Boltzmann's first published paper (1865) was stimulated by a lecture given by Josef Stefan on electrical theory. Three years later, he published a paper on thermal equilibrium in gases, which both cited and extended Maxwell's work on this topic. In 1871, he obtained an equation for the distribution of atoms due to collision. According to this equation, which became known as the Maxwell-Boltzmann distribution, the average amount of energy required for atomic motion in all directions is equal. In 1884, Boltzmann expanded on the work of his mentor by demonstrating how the empirical law for black-body radiation that Stefan formulated in 1879 could be derived from the principles of thermodynamics. According to the Stefan-Boltzmann law, the total energy radiated from a black body is proportional to the fourth power of its absolute temperature. The law is illustrated by the fact that a blue star that is the same size as a red star is very much brighter. In the 1890's, Boltzmann derived the second law of thermodynamics from the principles of mechanics. He asserted that entropy increases almost always, rather than always.
Many scientists rejected Boltmann's ideas.
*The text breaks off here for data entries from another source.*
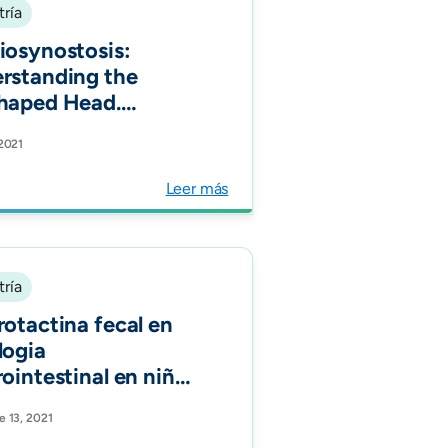
tría
iosynostosis:
rstanding the
haped Head.
ographics.
 2021
Leer más
tría
rotactina fecal en
logia
rointestinal en niños
mbianos:estudio
e 13, 2021
rvacional. Acta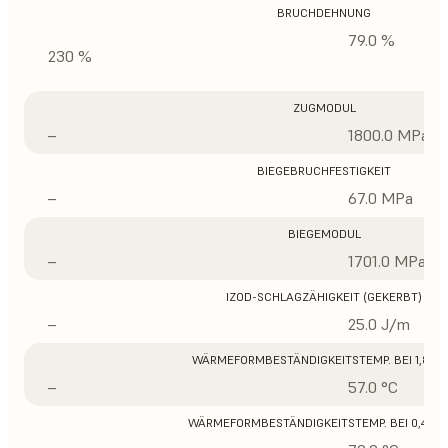
BRUCHDEHNUNG
79.0 %
230 %
ZUGMODUL
–
1800.0 MPa
BIEGEBRUCHFESTIGKEIT
–
67.0 MPa
BIEGEMODUL
–
1701.0 MPa
IZOD-SCHLAGZÄHIGKEIT (GEKERBT)
–
25.0 J/m
WÄRMEFORMBESTÄNDIGKEITSTEMP. BEI 1,8 M
–
57.0 °C
WÄRMEFORMBESTÄNDIGKEITSTEMP. BEI 0,45 M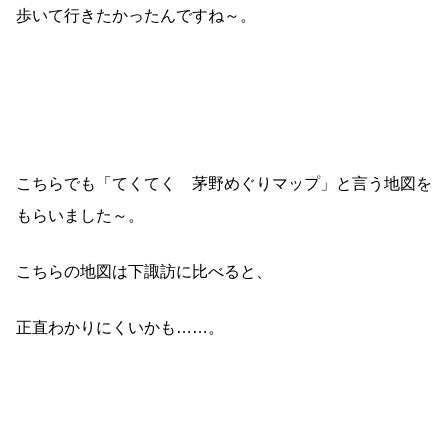
歩いて行きたかったんですね～。
こちらでも「てくてく 茅野めぐりマップ」と言う地図を
もらいました～。
こちらの地図は下諏訪に比べると、
正直わかりにくいかも……。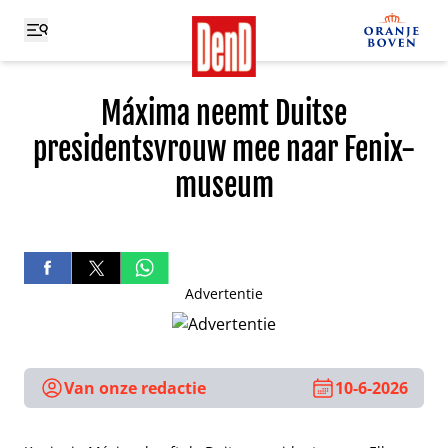
Máxima neemt Duitse
presidentsvrouw mee naar Fenix-
museum
Advertentie
Van onze redactie
10-6-2026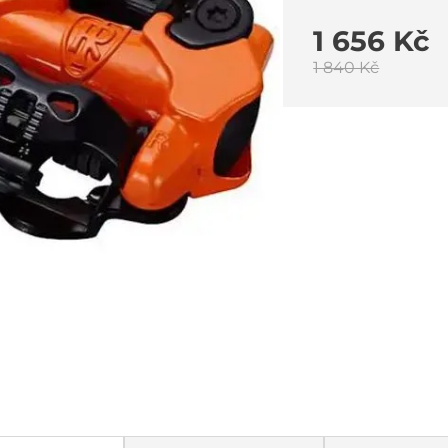
1 656 Kč
1 840 Kč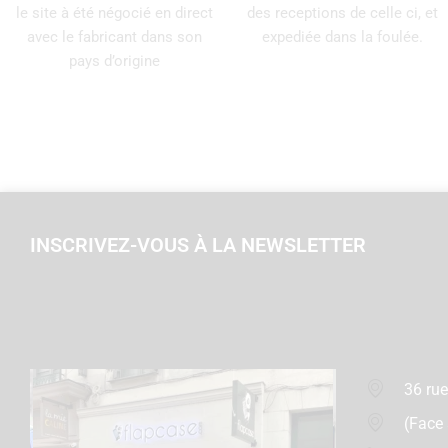
le site à été négocié en direct
des receptions de celle ci, et
avec le fabricant dans son
expediée dans la foulée.
pays d’origine
INSCRIVEZ-VOUS À LA NEWSLETTER
36 rue
(Face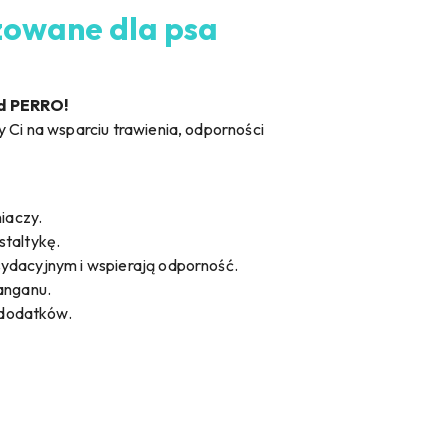
zowane dla psa
od PERRO!
 Ci na wsparciu trawienia, odporności
iaczy.
staltykę.
sydacyjnym i wspierają odporność.
manganu.
 dodatków.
At an 1895 scientific meeting in the German seaport city of Lübeck, a heated debate took place between Boltzmann and Wilhelm Ostwald. Asserting that Boltzmann was wrong when he said that everything could be explained with suitable equations, Ostwald said, “The actual irreversibility of natural phenomena thus proves the existence of processes that cannot be described by mechanical equations, and with this the verdict on scientific materialism is settled.” Boltzmann and his backers countered with a strong and vocal opposition. A youthful eyewitness to the debate, physicist Arnold Sommerfeld, compared the ensuing argument to “the battle of the bull [Boltzmann] with the supple fighter [Ostwald].” According to Sommerfeld, Boltzmann's arguments were convincing, and the young mathematicians in attendance sided with Boltzmann.
Ostwald continued, however, as spokesman of those European scientists who failed to fully understand the statistical basis for Boltzmann's ideas. Despite the fact that Ernst Mach did not get along well with Boltzmann, he felt the tone of the scientific debates was overly heated and tried to reconcile the two schools of thought.
In 1904, Boltzmann traveled to the United States, where he lectured on applied mathematics at the St. Louis World's Fair. He went on to California, where he visited Stanford University and the University of California at Berkeley. During this visit. Boltzmann learned about new discoveries concerning radiation that would shortly validate his theories. Upon his return to Austria, he continued to defend his belief in atomic structure.
Despite his vigorous rebuttals, however, many scientists continued to challenge his theories, and he worried that his life's work was on the verge of collapse. In 1906, suffering from illness and depression, Boltzmann committed suicide. He died before seeing his work confirmed by scientific discoveries of the 1900's that proved atomic theory.
In recent years, Boltzmann has been recognized as a pioneer of quantum mechanics. By introducing the theory of probability into his statistical interpretation of the second law of thermodynamics, he broke with the classical idea that fundamental laws have to be strictly deterministic. In an 1872 paper, Boltzmann introduced the idea of discrete energy levels. At a scientific meeting in Halle, Germany, in 1891, Boltzmann anticipated by just under a decade Max Karl Ernst Ludwig Planck's law that assumed the quantization of energy. In Boltzmann's lectures on natural philosophy in 1903, he anticipated Albert Einstein's theory of special relativity by treating space and time coordinates equally.